Konu Başlıkları:
Bacaklardaki atardamar hastalıklarına “periferik arter hastalıkları (PAH)” diyoruz. Bu hastalıkların büyük bir bölümü damar sertliği (ateroskleroz) sonucu meydana gelir. Ateroskleroz atardamarları tutan ve ilerde tam tıkanmaya kadar giden değişiklikler oluşturan bir hastalıktır. Ateroskleroz, aslında başta kalp ve beyin olmak üzere, vücudumuzdaki tüm atardamarları ilgilendiren ve hepsini değişik derecelerde hastalandırabilen bir hastalıktır.
40 yaşından itibaren ilerleyen yaşla birlikte sıklığı da artar. Yaşlı popülasyonda sık görülen hastalıklardan biridir. Sıklık 50-59 yaşları arasında %2.5, 60-69 yaşları arasında %4.7, 70 yaş üstünde ise %14.5’tur. Ateroskleroz yönünden risk faktörüne sahip olanlarda görülme sıklığı daha fazladır.
PAH’ının görülme sıklığının yüksek olduğu hasta grubu:
Hastaların büyük bir kısmında başlangıçta şikayet yoktur. Bacak atardamarında hastalık olduğu muayene ile saptanır. Hastalık ilerledikçe bacak kaslarına gelen kan azalır ve özellikle enerji ihtiyacının arttığı durumlarda (yürüme, koşma)
bacaklarda ağrı meydana gelir. Bu ağrı PAH’ının tipik işaretidir ve klodikasyo (claudicatio) denir (tam adı: claudicatio intermittens). Ağrıyan bölge, bacak atardamarının hangi düzeyde darlık veya tıknam gösterdiği ile ilgili olarak kaba ette, kalçada, uylukta, baldırda veya ayakta olabilir. Ağrı başlangıçta koşma veya yürüme ile gelir ve istirahatle geçer, hastalık ilerleyip ilgili bölgeye giden kan azaldıkça ağrı istirahatte de olmaya başlar.

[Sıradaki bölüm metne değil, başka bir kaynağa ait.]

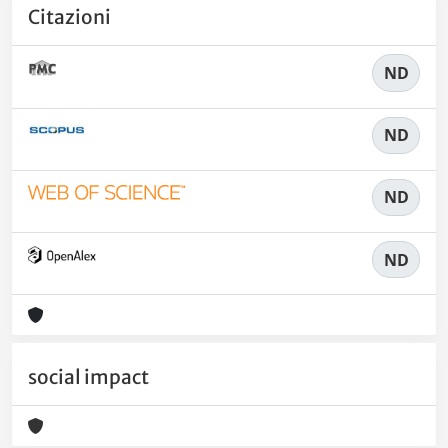
Citazioni
ND
ND
ND
ND
social impact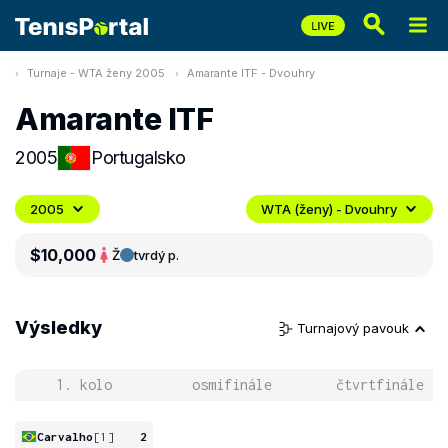
Turnaje - WTA ženy 2005
Amarante ITF - Dvouhry
Amarante ITF
2005
Portugalsko
2005
WTA (ženy) - Dvouhry
$10,000
Ž
tvrdý p.
Výsledky
Turnajový pavouk
1. kolo
osmifinále
čtvrtfinále
Carvalho
[1]
2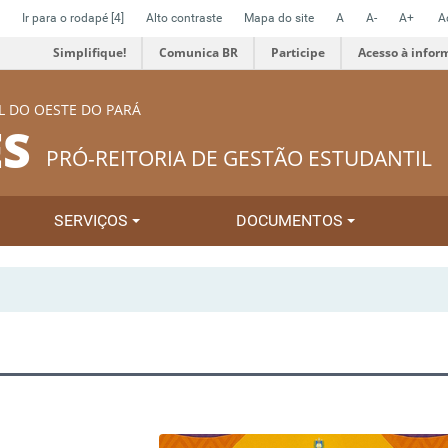
Ir para o rodapé
[4]
Alto contraste
Mapa do site
A
A-
A+
A
Simplifique!
Comunica BR
Participe
Acesso à infor
L DO OESTE DO PARÁ
S
PRÓ-REITORIA DE GESTÃO ESTUDANTIL
SERVIÇOS
DOCUMENTOS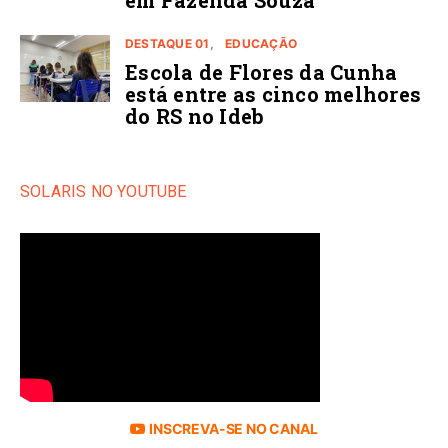
DESTAQUE 01
EDUCAÇÃO
Escola de Flores da Cunha
está entre as cinco melhores
do RS no Ideb
SOLARIS NO YOUTUBE
INSCREVA-SE NO CANAL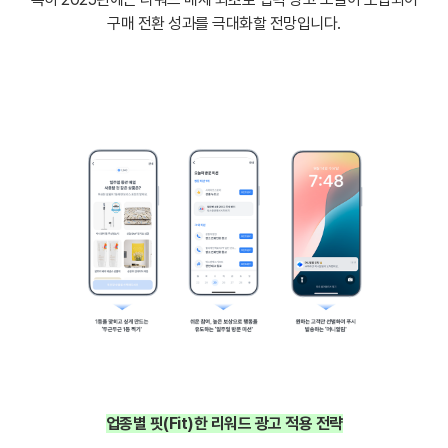
구매 전환 성과를 극대화할 전망입니다.
업종별 핏(Fit)한 리워드 광고 적용 전략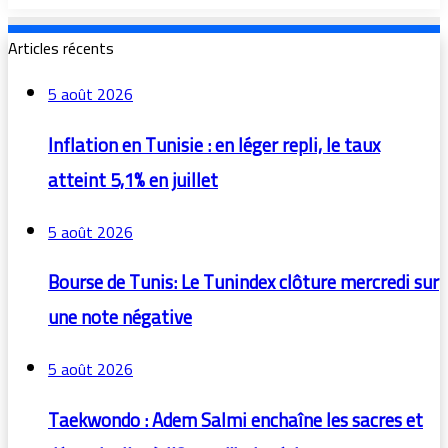
Articles récents
5 août 2026
Inflation en Tunisie : en léger repli, le taux
atteint 5,1% en juillet
5 août 2026
Bourse de Tunis: Le Tunindex clôture mercredi sur
une note négative
5 août 2026
Taekwondo : Adem Salmi enchaîne les sacres et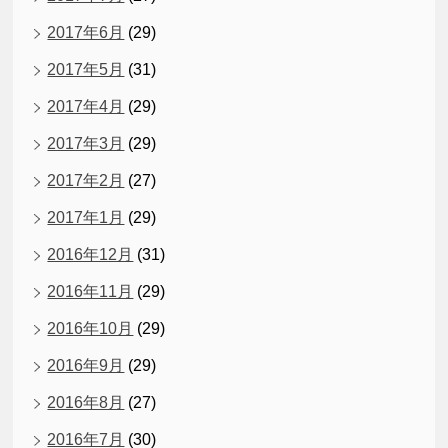
2017年6月
(29)
2017年5月
(31)
2017年4月
(29)
2017年3月
(29)
2017年2月
(27)
2017年1月
(29)
2016年12月
(31)
2016年11月
(29)
2016年10月
(29)
2016年9月
(29)
2016年8月
(27)
2016年7月
(30)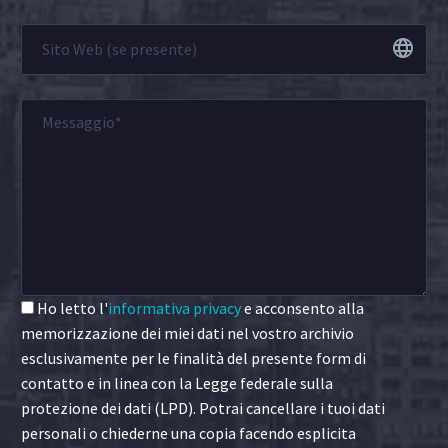
Ho letto l'
informativa privacy
e acconsento alla
memorizzazione dei miei dati nel vostro archivio
esclusivamente per le finalità del presente form di
contatto e in linea con la Legge federale sulla
protezione dei dati (LPD). Potrai cancellare i tuoi dati
personali o chiederne una copia facendo esplicita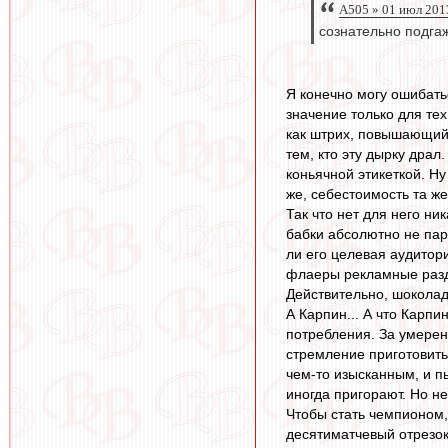
A505 » 01 июл 201
сознательно подгаж
Я конечно могу ошибать
значение только для тех
как штрих, повышающий 
тем, кто эту дырку драл
коньячной этикеткой. Н
же, себестоимость та ж
Так что нет для него н
бабки абсолютно не пар
ли его целевая аудитори
флаеры рекламные раздаю
Действительно, шоколад
А Карпин... А что Карп
потребления. За умерен
стремление приготовить
чем-то изысканным, и пы
иногда пригорают. Но не
Чтобы стать чемпионом, 
десятиматчевый отрезок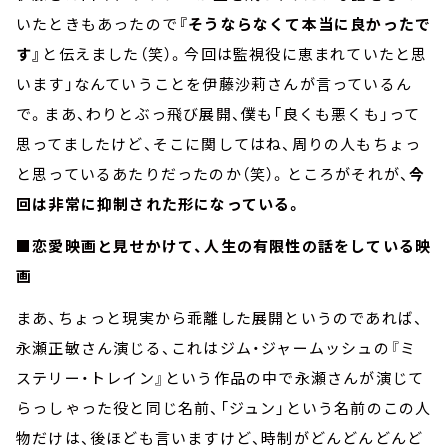
いたときもあったので
『そうならなくて本当に良かったで
す』
と伝えました（笑）。今回は監視役に恵まれていたと思
います」なんていうことを伊藤沙莉さんが言っているん
で。まあ、わりとぶっ飛び展開、僕も「良くも悪くも」って
思ってましたけど、そこに関してはね、周りの人もちょっ
と思っているあたりだったのか（笑）。ところがそれが、
今
回は非常に抑制された形になっている。
■恋愛映画と見せかけて、人生の有限性の話をしている映
画
まあ、ちょっと現実から乖離した展開というのであれば、
永瀬正敏さん演じる、これはジム・ジャームッシュの『ミ
ステリー・トレイン』という作品の中で永瀬さんが演じて
らっしゃった役と同じ名前、「ジュン」という名前のこの人
物だけは、後ほども言いますけど、時制がどんどんどんど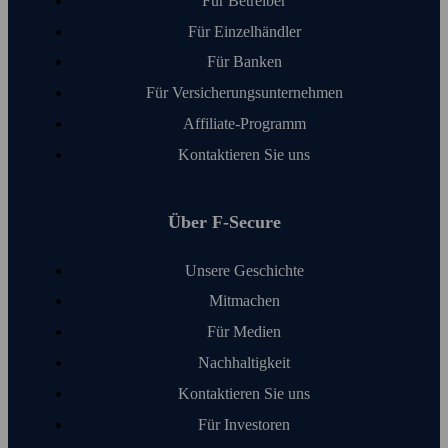
Für Betreiber
Für Einzelhändler
Für Banken
Für Versicherungs­unter­nehmen
Affiliate-Programm
Kontaktieren Sie uns
Über F‑Secure
Unsere Geschichte
Mitmachen
Für Medien
Nachhaltigkeit
Kontaktieren Sie uns
Für Investoren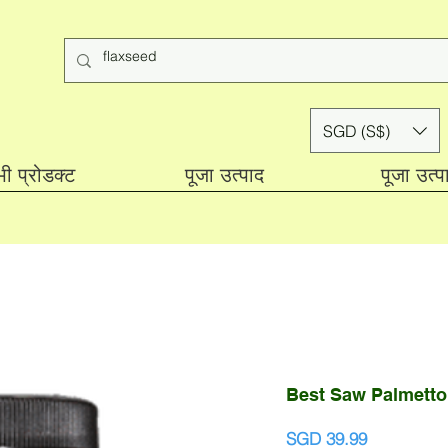
SGD (S$)
ी प्रोडक्ट
पूजा उत्पाद
पूजा उत्प
Best Saw Palmetto
मूल्य
SGD 39.99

Yürümekle ağrı oluşması, damar hastalıkları dışında da (toplar damar hastalıkları, bacak sinirlerine ait bozukluklar (nöropati), bel omurlarında ve disklerindeki problemler, kas veya kemiklere ait hastalıklar vs) oluşabilir ve ayırıcı tanıda akla gelmesi gerekir.
Hastalığın en son aşaması, artık kan akışının ayak kas hücrelerinin canlılığını sağlamaya yetmeyecek kadar azalmasıdır. Bu durumda doku ölümü (gangren) meydana gelir.
Bacağın kaybına kadar gidebilen kritik derecede hastalık 50 yaş üstündeki hastaların %1-2’inde görülür. Hastalığın bacak kaybına gidecek kadar ilerlemesi şeker hastalarında, sigara içenlerde, böbrek hastalarında, kalp yetmezliği hastalarında ve uzun süre soğuğa maruz kalanlarda daha sıktır.
Bacak muayenesinde nabızın zor hissedildiği veya kaybolduğu, deri kıllarında dökülme, tırnak uzamasında gecikme, tırnak şekil bozuklukları, renk değişiklikleri (soluklaşma, mor-kırmızı, mor), iyileşmeyen yaralar, son dönemde ise gangren görülür.
Tanı koymak zor değildir. Özellikle risk faktörlerine sahip olan kişilerde yürüme ile gelen bacak ağrıları PAH’ını akla getirir. Muayenede basitçe kol-ayak bileği arasındaki kan basıncı farkı (ABI) bize hastalık olup olmadığını gösterir. Hastalığın tam olarak nerede olduğu, yaygınlığı vs gibi özellikleri araştırmak için, Doppler ultrason veya anjiyografi yapılır. Aynı zamanda bunlar tedaviyi planlamak için de gereklidir.
Bacak atardamarlarının anjiyografisinde, sağ bacak diz üstünde önemli derecede darlık (A ile işaretli) görülüyor.
Hastalığın oluşturduğu şikayet, hastalığın yeri ve yaygınlığına göre ilaç tedavisi (damar genişletici, kan sulandırıcı), cerrahi tedavi veya balon ve/veya stent planlanır.